A ministry spokesman also said the number of passengers and crew had been revised down to 459 from the 477 initially reported. Lee Gyeong-Og, the vice minister of security and public administration, said the inflated figure for the number of rescued had resulted from confused information arriving from multiple sources.
Dramatic television aerial footage showed terrified passengers wearing life jackets clambering into inflatable boats as water lapped over the rails of the vessel as it sank.
Some could be seen sliding down the steeply inclined side of the ferry and into the water, as rescuers, including the crew of what appeared to be a small fishing boat, struggled to pull them to safety.
Many appeared to have been rescued by fishing and other commercial vessels who were first on the scene before a flotilla of coastguard and navy ships arrived, backed by helicopters.
Lee said divers, including a team of South Korean navy SEALS, were continuing to search the submerged vessel.
"There is so much mud in the sea water and the visibility is very low," he added.
The 6,825-tonne ferry, which had sailed out of the western port of Incheon on Tuesday evening, ran into trouble some 20 kilometres (13 miles) off the southern island of Byungpoong.
'A really loud noise'
The cause of the accident was not immediately clear, although rescued passengers reported the ferry coming to a sudden, shuddering halt – indicating it may have run aground.
The weather conditions were described as "fine" with moderate winds and sea swell.
"There was a really loud noise and then the boat immediately began to shift to one side," said one rescued adult passenger, Kim Song-Muk.
"People were scrambling to get to the upper decks, but it was difficult with the deck slanted over," Kim told the YTN news channel.
Photos broadcast on television showed the ship initially tilted by more than 45 degrees on the port side with helicopters flying overhead, and then fully capsized with only a small section of the stern showing above the water.
One local official who had taken a boat to the site and arrived an hour after the distress signal was sent, said he was "very concerned" about those still missing.
"The ship was already almost totally submerged when I got there.
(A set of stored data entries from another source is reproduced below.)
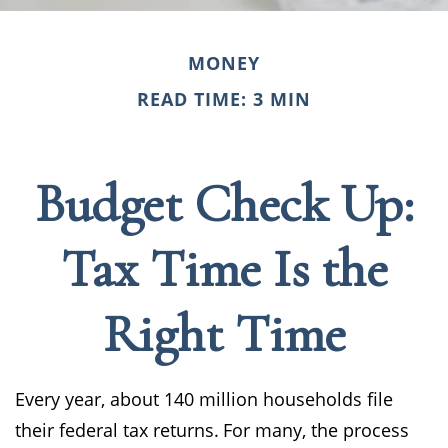
MONEY
READ TIME: 3 MIN
Budget Check Up:
Tax Time Is the
Right Time
Every year, about 140 million households file
their federal tax returns.
For many, the process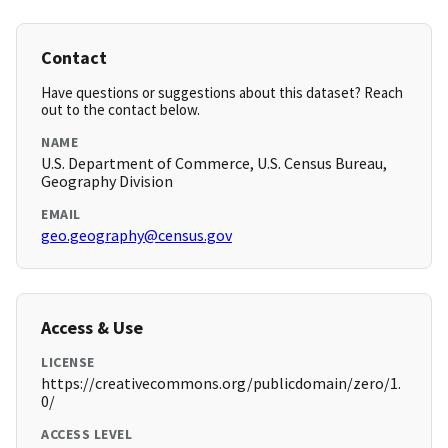
Contact
Have questions or suggestions about this dataset? Reach
out to the contact below.
NAME
U.S. Department of Commerce, U.S. Census Bureau,
Geography Division
EMAIL
geo.geography@census.gov
Access & Use
LICENSE
https://creativecommons.org/publicdomain/zero/1.
0/
ACCESS LEVEL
A lot of people must have been trapped," the official, who declined to be identified, told AFP by phone.
The water temperature was cold at around 12.6 degrees Celsius (55 Fahrenheit).
There were 29 crew members manning the vessel, which was also carrying 150 cars.
'We jumped into the water'
"I heard a big thumping sound and the boat suddenly started to tilt," one rescued student told YTN by telephone.
"Some of my friends fell over hard and started bleeding. We jumped into the water and got picked up by the rescue boats," he said.
Distraught parents of the students gathered at the high school in Ansan, desperate for news.
There were chaotic scenes in the school's auditorium, with parents yelling at school officials and frantically trying to make phone calls to their children.
"I talked to my daughter. She said she had been rescued along with 10 other students," one mother told the YTN news channel.
"They said they had jumped into the water before getting rescued," she said.
Scores of ferries ply the waters between the South Korean mainland and its multiple offshore islands every day, and accidents are relatively rare.
However in one of the worst incidents, nearly 300 people died when a ferry capsized off the western coast in October 1993.